Investing in commercial real estate is one of the more effective ways to achieve the American dream. After all, you may either operate a lucrative business from the property or lease it to someone else who does. If you are new to the commercial real estate game, though, you may find it to be considerably different than residential real estate.
Buying a residential property requires taking several steps. Because commercial properties have a variety of uses, there are often additional issues you must address. Here are three ways commercial closings often differ from residential ones.
1. The parties
When buying a home, there are usually three critical parties: the buyer, the seller and the lender. With commercial real estate, the property may have many individual or corporate owners. Each of these, of course, may have independent interests and objectives.

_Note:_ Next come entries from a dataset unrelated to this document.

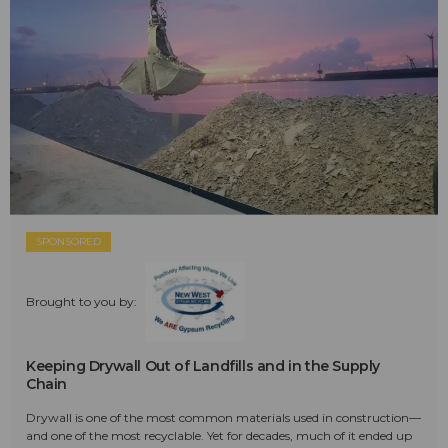
SPONSORED
Brought to you by:
Keeping Drywall Out of Landfills and in the Supply
Chain
Drywall is one of the most common materials used in construction—
and one of the most recyclable. Yet for decades, much of it ended up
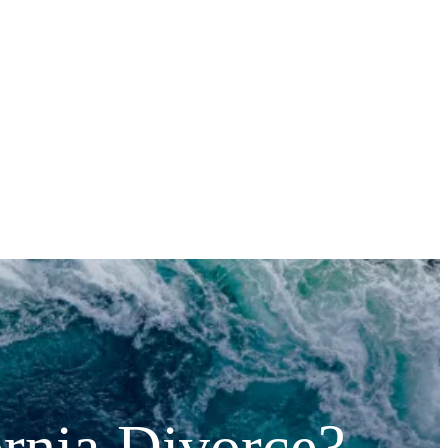
ornia Divorce?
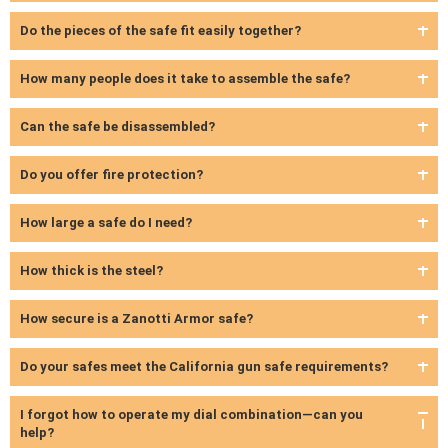
Do the pieces of the safe fit easily together?
How many people does it take to assemble the safe?
Can the safe be disassembled?
Do you offer fire protection?
How large a safe do I need?
How thick is the steel?
How secure is a Zanotti Armor safe?
Do your safes meet the California gun safe requirements?
I forgot how to operate my dial combination—can you
help?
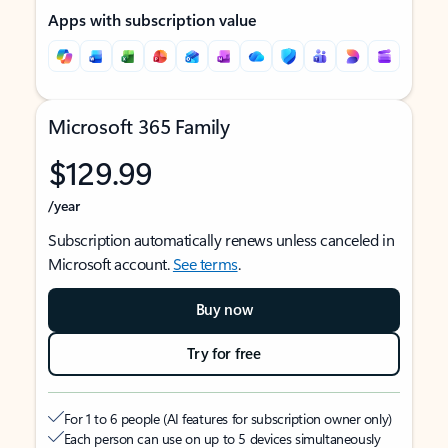
Apps with subscription value
Microsoft 365 Family
$129.99
/year
Subscription automatically renews unless canceled in
Microsoft account.
See terms
.
Buy now
Try for free
For 1 to 6 people (AI features for subscription owner only)
Each person can use on up to 5 devices simultaneously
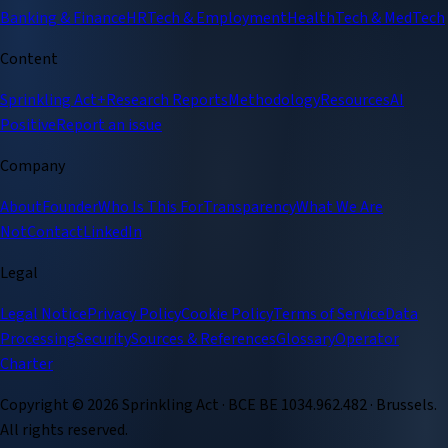
Banking & Finance
HRTech & Employment
HealthTech & MedTech
Content
Sprinkling Act+
Research Reports
Methodology
Resources
AI
Positive
Report an issue
Company
About
Founder
Who Is This For
Transparency
What We Are
Not
Contact
LinkedIn
Legal
Legal Notice
Privacy Policy
Cookie Policy
Terms of Service
Data
Processing
Security
Sources & References
Glossary
Operator
Charter
Copyright ©
2026
Sprinkling Act · BCE BE 1034.962.482 · Brussels.
All rights reserved.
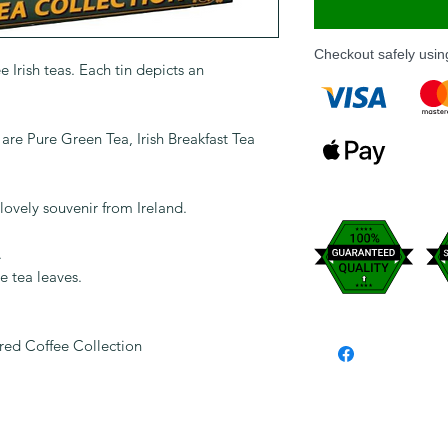
Checkout safely usi
e Irish teas. Each tin depicts an
t are Pure Green Tea, Irish Breakfast Tea
lovely souvenir from Ireland.
.
e tea leaves.
ured Coffee Collection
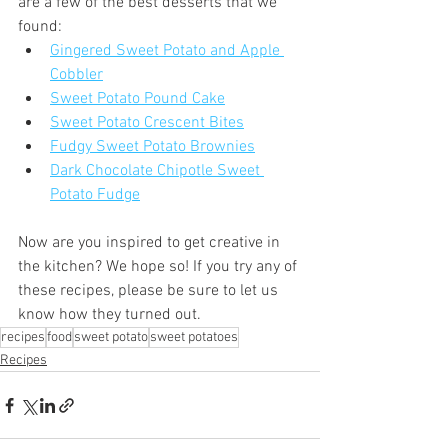
are a few of the best desserts that we 
found:
Gingered Sweet Potato and Apple 
Cobbler
Sweet Potato Pound Cake
Sweet Potato Crescent Bites
Fudgy Sweet Potato Brownies
Dark Chocolate Chipotle Sweet 
Potato Fudge
Now are you inspired to get creative in 
the kitchen? We hope so! If you try any of 
these recipes, please be sure to let us 
know how they turned out.
recipes
food
sweet potato
sweet potatoes
Recipes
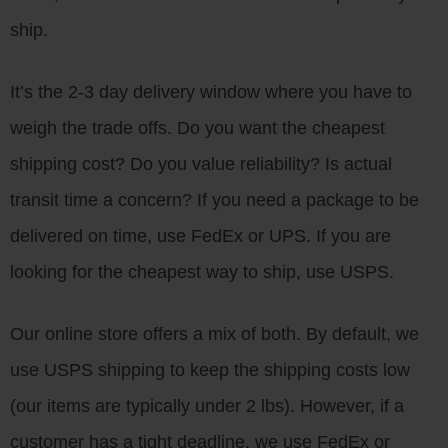
ship.
It’s the 2-3 day delivery window where you have to
weigh the trade offs. Do you want the cheapest
shipping cost? Do you value reliability? Is actual
transit time a concern? If you need a package to be
delivered on time, use FedEx or UPS. If you are
looking for the cheapest way to ship, use USPS.
Our online store offers a mix of both. By default, we
use USPS shipping to keep the shipping costs low
(our items are typically under 2 lbs). However, if a
customer has a tight deadline, we use FedEx or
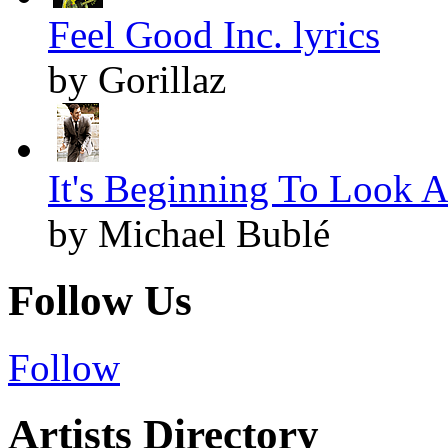
Feel Good Inc. lyrics
by Gorillaz
It's Beginning To Look A
by Michael Bublé
Follow Us
Follow
Artists Directory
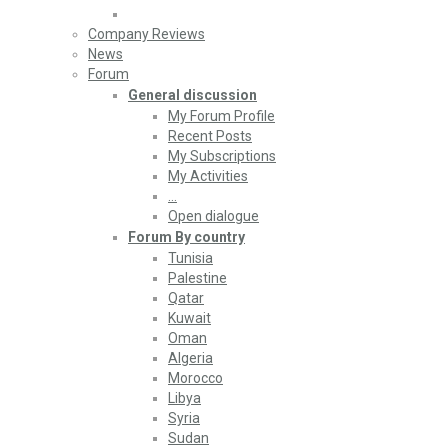
Company Reviews
News
Forum
General discussion
My Forum Profile
Recent Posts
My Subscriptions
My Activities
…
Open dialogue
Forum By country
Tunisia
Palestine
Qatar
Kuwait
Oman
Algeria
Morocco
Libya
Syria
Sudan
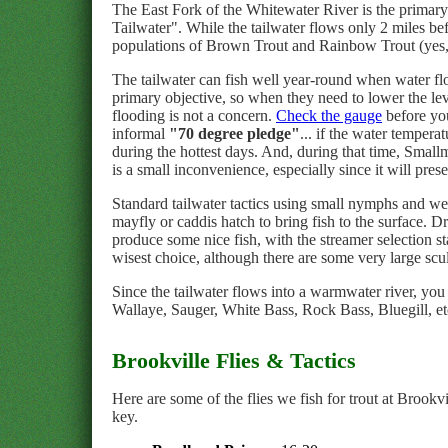
The East Fork of the Whitewater River is the primary 
Tailwater". While the tailwater flows only 2 miles be
populations of Brown Trout and Rainbow Trout (yes, t
The tailwater can fish well year-round when water f
primary objective, so when they need to lower the lev
flooding is not a concern.
Check the gauge
before you
informal
"70 degree pledge"
... if the water temper
during the hottest days. And, during that time, Small
is a small inconvenience, especially since it will pres
Standard tailwater tactics using small nymphs and wet
mayfly or caddis hatch to bring fish to the surface. D
produce some nice fish, with the streamer selection s
wisest choice, although there are some very large scu
Since the tailwater flows into a warmwater river, 
Wallaye, Sauger, White Bass, Rock Bass, Bluegill, etc.
Brookville Flies & Tactics
Here are some of the flies we fish for trout at Brookv
key.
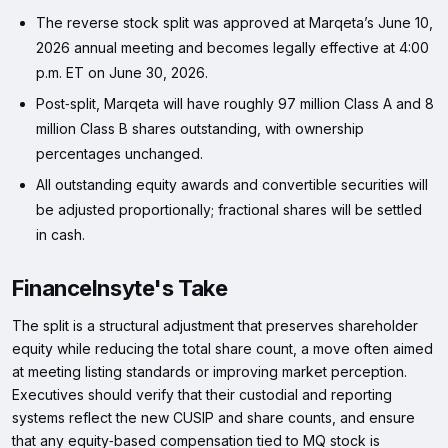
The reverse stock split was approved at Marqeta’s June 10,
2026 annual meeting and becomes legally effective at 4:00
p.m. ET on June 30, 2026.
Post‑split, Marqeta will have roughly 97 million Class A and 8
million Class B shares outstanding, with ownership
percentages unchanged.
All outstanding equity awards and convertible securities will
be adjusted proportionally; fractional shares will be settled
in cash.
FinanceInsyte's Take
The split is a structural adjustment that preserves shareholder
equity while reducing the total share count, a move often aimed
at meeting listing standards or improving market perception.
Executives should verify that their custodial and reporting
systems reflect the new CUSIP and share counts, and ensure
that any equity‑based compensation tied to MQ stock is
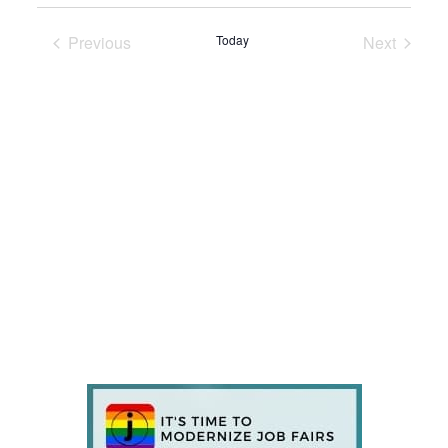
Previous
Today
Next
Events
Events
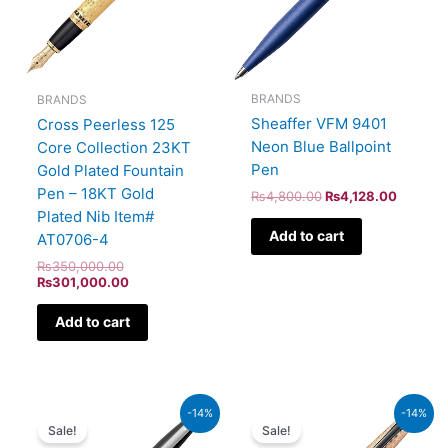
BRANDS
BRANDS
Sheaffer VFM 9401
Cross Peerless 125
Neon Blue Ballpoint
Core Collection 23KT
Pen
Gold Plated Fountain
Pen – 18KT Gold
₨
4,800.00
₨
4,128.00
Plated Nib Item#
Add to cart
AT0706-4
₨
350,000.00
₨
301,000.00
Add to cart
Original
Current
Original
Current
-14%
-14%
price
price
price
price
Sale!
Sale!
was:
is:
was:
is:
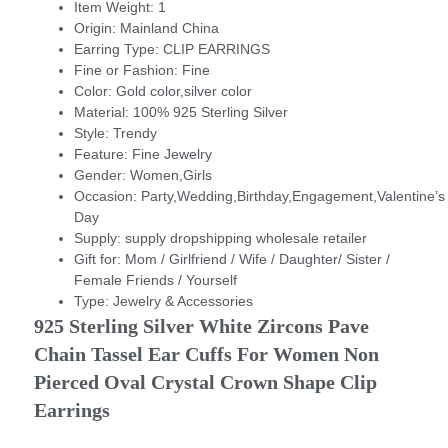
Item Weight:
1
Origin:
Mainland China
Earring Type:
CLIP EARRINGS
Fine or Fashion:
Fine
Color:
Gold color,silver color
Material:
100% 925 Sterling Silver
Style:
Trendy
Feature:
Fine Jewelry
Gender:
Women,Girls
Occasion:
Party,Wedding,Birthday,Engagement,Valentine’s
Day
Supply:
supply dropshipping wholesale retailer
Gift for:
Mom / Girlfriend / Wife / Daughter/ Sister /
Female Friends / Yourself
Type:
Jewelry & Accessories
925 Sterling Silver White Zircons Pave 
Chain Tassel Ear Cuffs For Women Non 
Pierced Oval Crystal Crown Shape Clip 
Earrings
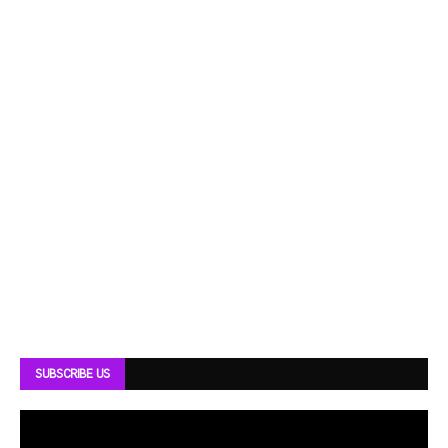
SUBSCRIBE US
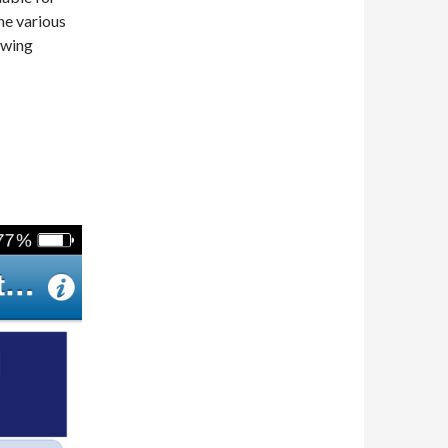
he various
owing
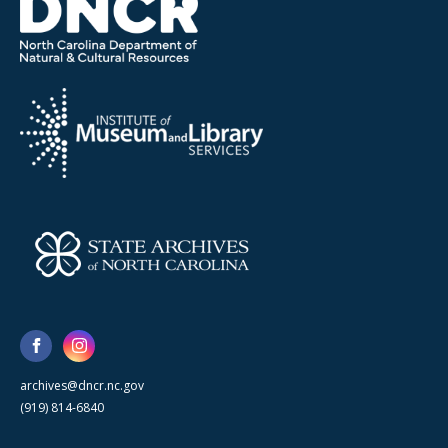
archives@dncr.nc.gov
(919) 814-6840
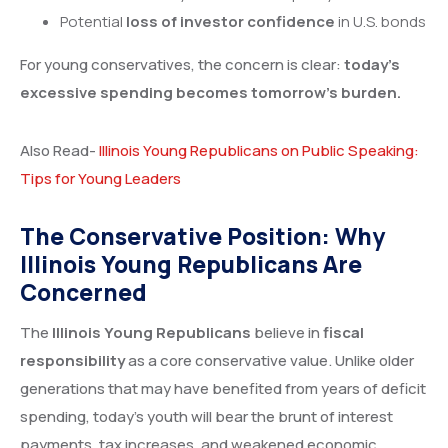
Potential
loss of investor confidence
in U.S. bonds
For young conservatives, the concern is clear:
today’s
excessive spending becomes tomorrow’s burden.
Also Read-
Illinois Young Republicans on Public Speaking:
Tips for Young Leaders
The Conservative Position: Why
Illinois Young Republicans Are
Concerned
The
Illinois Young Republicans
believe in
fiscal
responsibility
as a core conservative value. Unlike older
generations that may have benefited from years of deficit
spending, today’s youth will bear the brunt of interest
payments, tax increases, and weakened economic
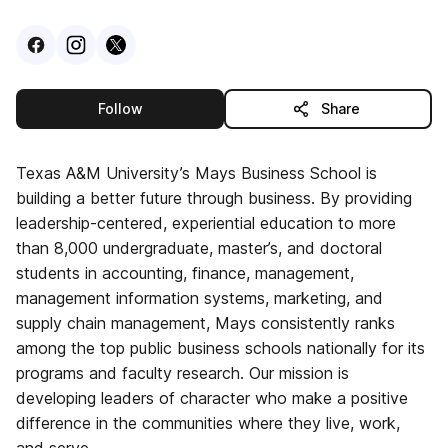
Visit
Facebook
Visit
Instagram
Visit
profile
X
profile
profile
this publisher
Follow
Share
Texas A&M University’s Mays Business School is
building a better future through business. By providing
leadership-centered, experiential education to more
than 8,000 undergraduate, master’s, and doctoral
students in accounting, finance, management,
management information systems, marketing, and
supply chain management, Mays consistently ranks
among the top public business schools nationally for its
programs and faculty research. Our mission is
developing leaders of character who make a positive
difference in the communities where they live, work,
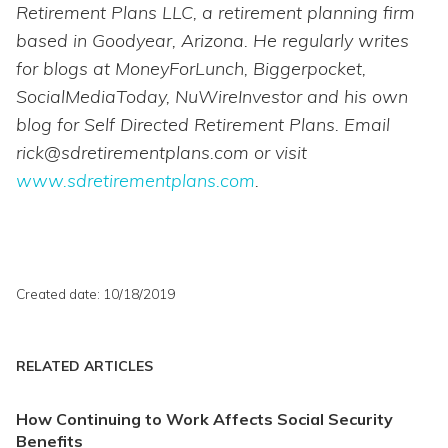
Retirement Plans LLC, a retirement planning firm
based in Goodyear, Arizona. He regularly writes
for blogs at MoneyForLunch, Biggerpocket,
SocialMediaToday, NuWireInvestor and his own
blog for Self Directed Retirement Plans. Email
rick@sdretirementplans.com or visit
www.sdretirementplans.com
.
Created date: 10/18/2019
RELATED ARTICLES
How Continuing to Work Affects Social Security
Benefits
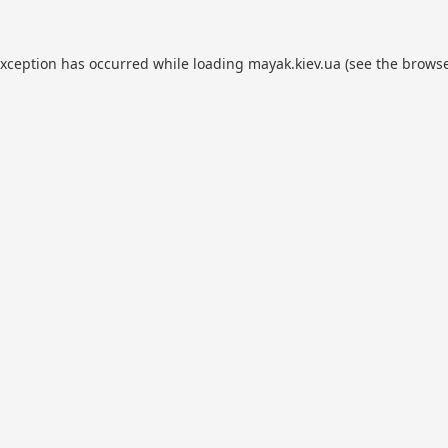
exception has occurred while loading
mayak.kiev.ua
(see the
browse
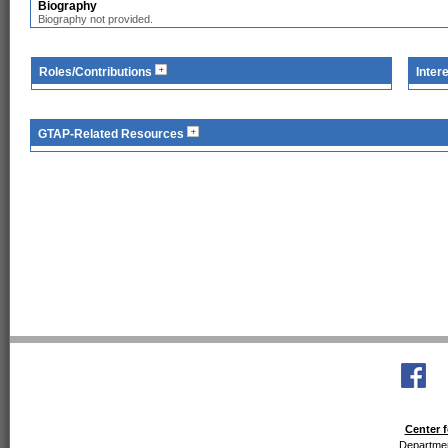
Biography
Biography not provided.
Roles/Contributions
Inter
GTAP-Related Resources
Center f
Departmen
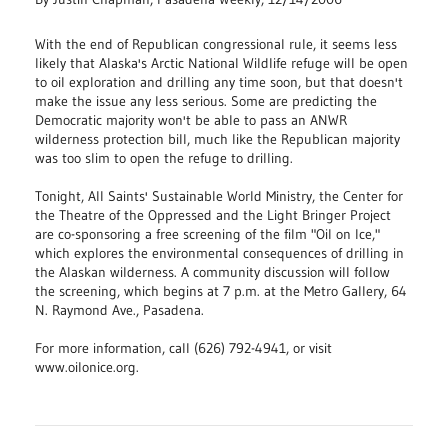
With the end of Republican congressional rule, it seems less
likely that Alaska's Arctic National Wildlife refuge will be open
to oil exploration and drilling any time soon, but that doesn't
make the issue any less serious. Some are predicting the
Democratic majority won't be able to pass an ANWR
wilderness protection bill, much like the Republican majority
was too slim to open the refuge to drilling.
Tonight, All Saints' Sustainable World Ministry, the Center for
the Theatre of the Oppressed and the Light Bringer Project
are co-sponsoring a free screening of the film "Oil on Ice,"
which explores the environmental consequences of drilling in
the Alaskan wilderness. A community discussion will follow
the screening, which begins at 7 p.m. at the Metro Gallery, 64
N. Raymond Ave., Pasadena.
For more information, call (626) 792-4941, or visit
www.oilonice.org.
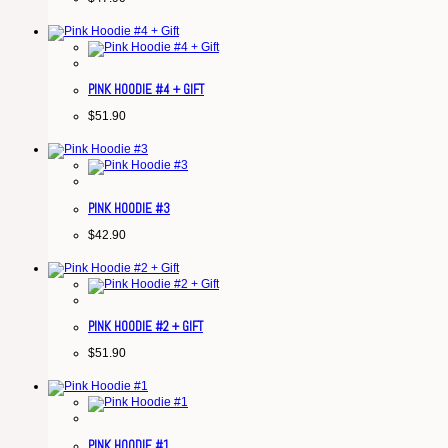
PINK HOODIE #4 + GIFT
$
51.90
PINK HOODIE #3
$
42.90
PINK HOODIE #2 + GIFT
$
51.90
PINK HOODIE #1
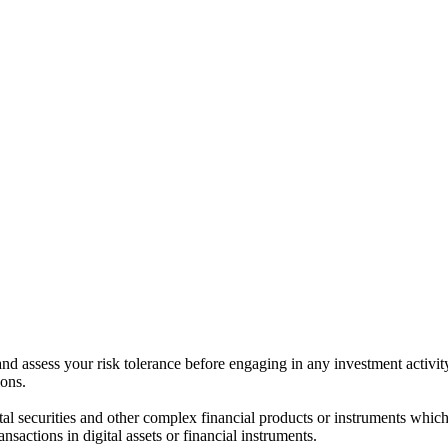
 and assess your risk tolerance before engaging in any investment activit
ions.
ital securities and other complex financial products or instruments which 
ransactions in digital assets or financial instruments.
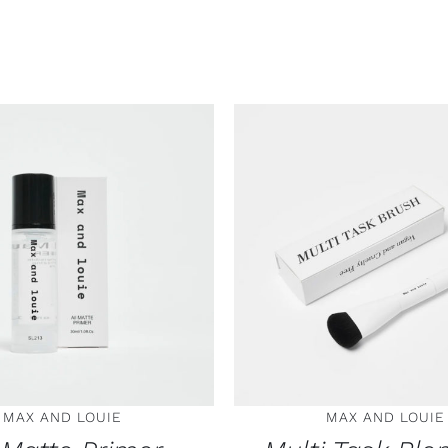
 TO CART
/
DETAILS
ADD TO CART
/
DE
MAX AND LOUIE
MAX AND LOUIE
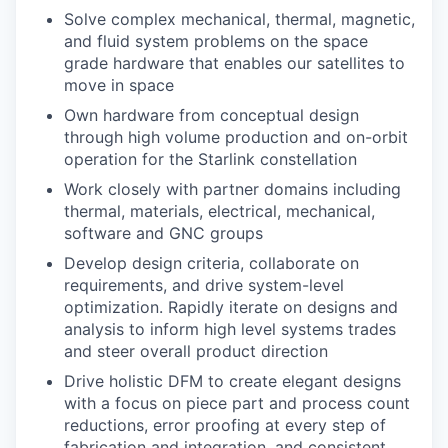
Solve complex mechanical, thermal, magnetic,
and fluid system problems on the space
grade hardware that enables our satellites to
move in space
Own hardware from conceptual design
through high volume production and on-orbit
operation for the Starlink constellation
Work closely with partner domains including
thermal, materials, electrical, mechanical,
software and GNC groups
Develop design criteria, collaborate on
requirements, and drive system-level
optimization. Rapidly iterate on designs and
analysis to inform high level systems trades
and steer overall product direction
Drive holistic DFM to create elegant designs
with a focus on piece part and process count
reductions, error proofing at every step of
fabrication and integration, and consistent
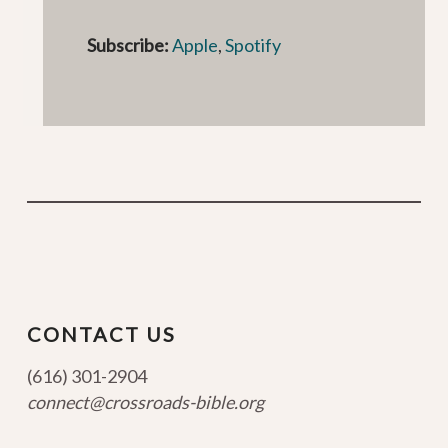
Subscribe:
Apple
,
Spotify
CONTACT US
(616) 301-2904
connect@crossroads-bible.org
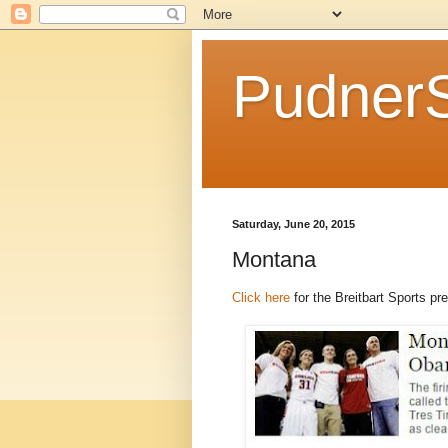
Pudner
Saturday, June 20, 2015
Montana
Click here
for the Breitbart Sports p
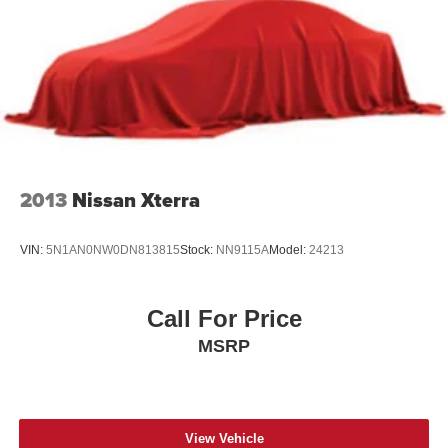
sale: Price excludes tax, title, license, document fee and
dealer added accessories. While we make every effort to
prevent pricing errors, key stroke and human errors do
occur. Please contact dealer for details.
2013
Nissan Xterra
VIN:
5N1AN0NW0DN813815
Stock:
NN9115A
Model:
24213
Call For Price
MSRP
View Vehicle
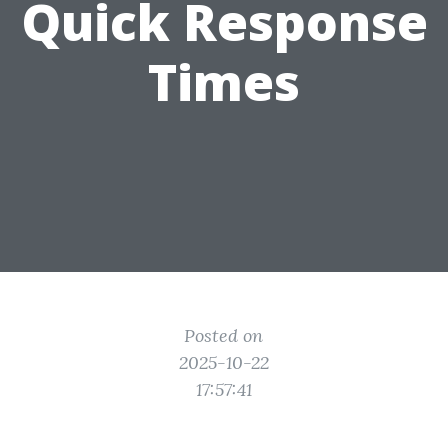
Quick Response
Times
Posted on
2025-10-22
17:57:41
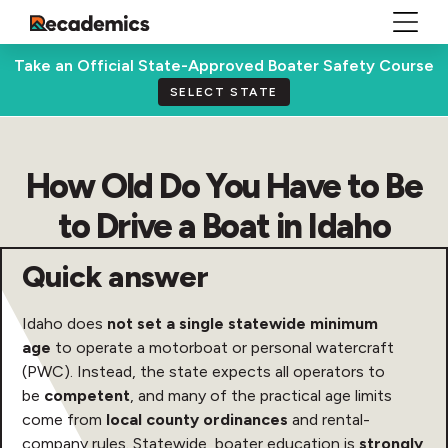
Take an Official State-Approved Boater Safety Course
SELECT STATE
How Old Do You Have to Be
to Drive a Boat in Idaho
Quick answer
Idaho does
not set a single statewide minimum
age
to operate a motorboat or personal watercraft
(PWC). Instead, the state expects all operators to
be
competent
, and many of the practical age limits
come from
local county ordinances
and rental-
company rules. Statewide, boater education is
strongly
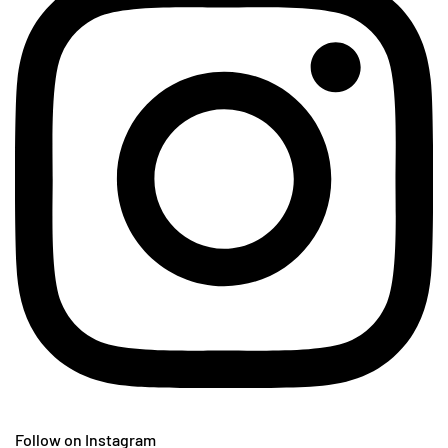
Follow on Instagram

Likewise, your transaction may require a specialized real estate agent, appraiser and inspector.
While it is common for residential real estate to undergo an inspection before closing, commercial property often must comply with stricter regulations. That is, before purchasing the property, you must be certain it is safe and fit for its intended use. You may also need a land survey before closing on your commercial property.
3. Due diligence
You would likely never purchase a business without ensuring it is solvent and profitable. When it comes to commercial real estate, you must also perform extensive due diligence. Specifically, you must be sure the property is free of encumbrances, deficiencies and other vulnerabilities.
Before purchasing any piece of commercial real estate, you must ultimately have a firm grasp of your legal liabilities, financial obligations and all other potential issues. Consequently, you can expect closing on a commercial deal to take substantially longer than purchasing a residential dwelling.